Contradictio In Terminarium
Humanities most influential achievement is gaining control over fire. Metals can be melted to create a wide variety of tools and weapons paving the way for new inventions. Dirt and sand can be heated to fabricate ceramics and glass opening up the possibility to store food and medicine. Tiles and bricks are made to create elaborate and long lasting habitats. All over the world dirt is being transformed into building materials and the desire to build and own a house is still today one of the most important incentives to fuel the market economy. In times of economic crises, the advice is universal and univocal: when in doubt, invest in bricks.
Belgians have a particular relation with bricks and building houses. The omnipresent desire to build a house for oneself resulted in the common saying that ‘every Belgian is born with a brick in its stomach’. Most houses in Belgium are still build with bricks or at least, after construction, decorated with fake or very thin bricks giving the impression that the whole building consists of bricks. They generate value by responding to the desire that the building is sturdy and robust and will withstand the erosion of time.
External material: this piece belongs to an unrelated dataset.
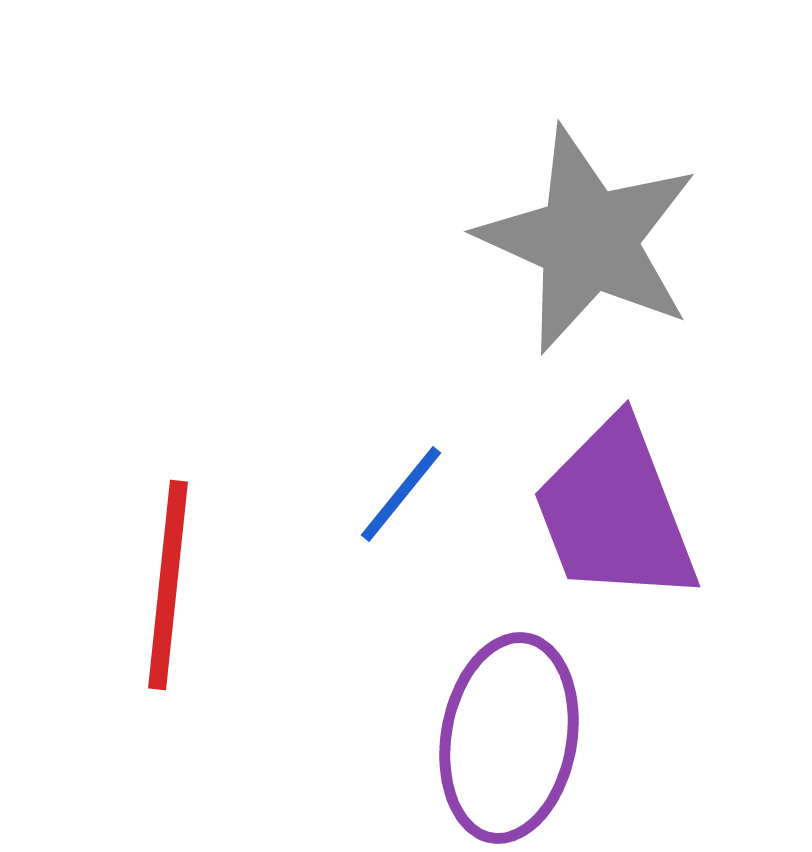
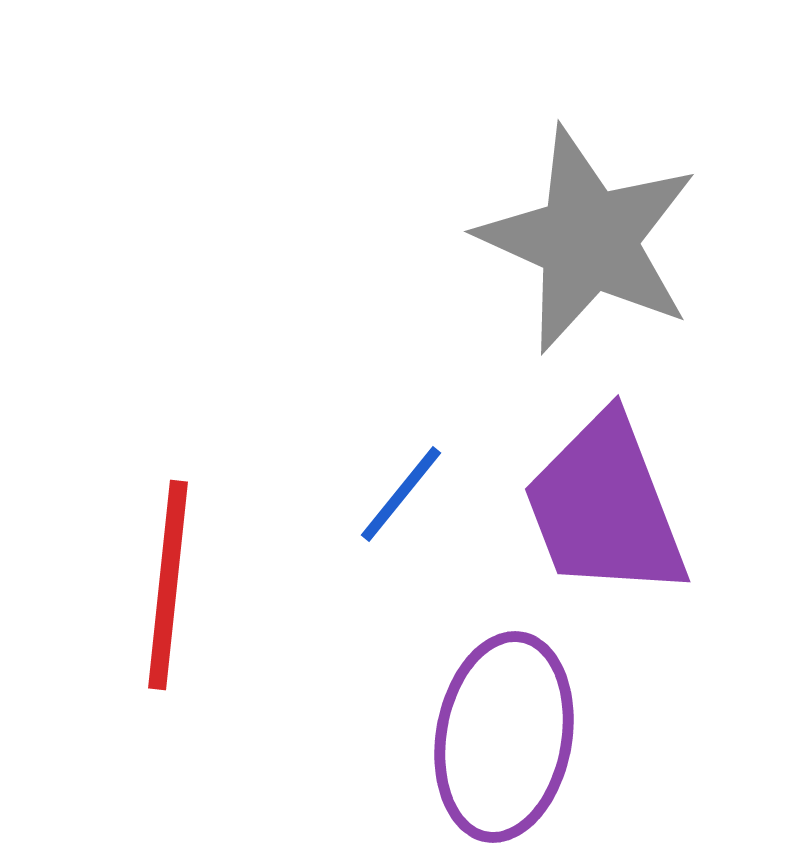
purple trapezoid: moved 10 px left, 5 px up
purple ellipse: moved 5 px left, 1 px up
Bricks could easily survive us, even as a species, since they have been regarded as one of the longest lasting and strongest building materials used throughout human history.
In Africa, bricks are also considered a good investment and an upgrade from the houses made of clay and branches. The best way to get free, clean and abundant dirt to make bricks is setting up camp next to a big termite mount or terminarium. Most villages in the countryside have a few within their borders. A proper sized termite hill can generate up to 200.000 bricks, enough to build several houses. The carefully constructed termite city is destroyed by hand and squeezed in a mould. The bricks that come out are stacked in such a way that they become the kiln itself that is fired afterwards. The high temperature makes them shrink and turn red. The houses are consequently constructed directly next to or around the kiln. This three step process, from extracting raw material to the construction of the kiln and finally the houses itself is sometimes occupying a distance of merely 20 meters, making it the most efficient and sustainable building technique known to man. After the house is abandoned, nature can reclaim the earth and transform it back into dust, with or without help of a new termite colony.
Location: New Belgian Embassy, Boulevard du 30 Juin, Kinshasa, D.R. Congo
Commissioned by the Ministry of Foreign Affairs Belgium
Contradictio In Terminarium brings Belgian and Congolese brick traditions together while honouring the ingenuity of one of the most intelligent animal species on the planet, be they termites or homo sapiens sapiens.